Lesson about the fundamentals of the web and web archiving for historians.
This lesson teaches the basic technology of the web to historians based on a case study in which two websites on the interview collection of the psychologist David Boder created in 2000 and 2009 are compared. It then explores the uses and challenges of web archives for historians.
An animated video lecture of 10 minutes offers an introduction to the basics of web technology. Then a series of assignments covers the history of the web, the technologies upon which it is based, and how to deal with web archives.
Lars Wieneke about changes in web technology
In the clip above, engineer Lars Wieneke explains how over time web technologies increasingly broadened the range and scale of data that could be shared and shown through the web. To illustrate these changes he elaborates on the two websites about the interview collection of the psychologist David Boder, the topic of another lesson on Ranke2, that were developed in 2000 and 2009. Understanding the changes brought about by software and languages such as XML (Extensible Markup Language) and PHP (Hypertext Preprocessor) is crucial in being able to apply source criticism to a website. However, as historians we should first place the topic into its historical context: how did websites evolve in the first place and what technologies were needed to make them work? These assignments will briefly explore the history of the web and the technological developments that make it work. They will then dive into the differences between the web and the internet, before discussing the physical infrastructure that allows the world to be globally connected.

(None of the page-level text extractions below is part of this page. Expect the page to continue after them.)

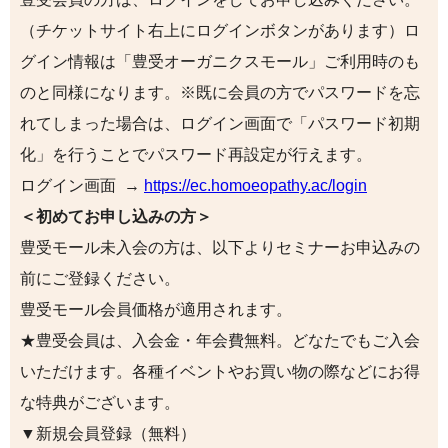
（チケットサイト右上にログインボタンがあります）ロ
グイン情報は「豊受オーガニクスモール」ご利用時のも
のと同様になります。※既に会員の方でパスワードを忘
れてしまった場合は、ログイン画面で「パスワード初期
化」を行うことでパスワード再設定が行えます。
ログイン画面 →
https://ec.homoeopathy.ac/login
＜初めてお申し込みの方＞
豊受モール未入会の方は、以下よりセミナーお申込みの
前にご登録ください。
豊受モール会員価格が適用されます。
★豊受会員は、入会金・年会費無料。どなたでもご入会
いただけます。各種イベントやお買い物の際などにお得
な特典がございます。
▼新規会員登録（無料）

Watch this 35 min documentary created by the Web Foundation about how Tim Berners Lee created the world wide web.
As described in the clip by Lars Wieneke, the David Boder websites from 2000 and 2009 changed over time as new technology became available. The older version from 2000 no longer exists on the “live” web, but a comparison between the version published in 2000 and the new 2009 version is possible thanks to the archived web. In this assignment, you will learn about the basics of the archived web and become familiar with one of the most popular and useful resources to access archived web pages – the Internet Archive’s Wayback Machine. At the same time you will learn about the challenges and limits of web archiving from a historian’s point of view.
See an archived version of the very first website ever created in 1991 by Tim Berners-Lee and archived by CERN in Switzerland:
Fortunately, the Internet Archive is not the only institution that is trying to archive the web. Several other institutions are active on a smaller scale, usually for websites considered important or relevant to specific countries. Several European countries, such as Finland, France, Ireland, Spain and Sweden, have even included web archives in the legal deposit of their country, which means that they have attributed a similar status to websites as that given to archive material such as books and newspapers for centuries. See the examples of the UK, Denmark and France.
Yet the task of archiving the entire web is not an easy one. The explosive growth of online content, especially since the 2000s, has made it impossible for archives and organisations to archive every single website and its various versions over time. Even as the technological expertise at these institutions has increased, a decrease in activities at the national level can be observed, which leads to a stronger dependency on the IA. This is luckily not the case in Luxembourg, where the National Library (Bibliothèque nationale du Luxembourg or BnL) has been tasked with archiving the Luxembourgish web since 2016.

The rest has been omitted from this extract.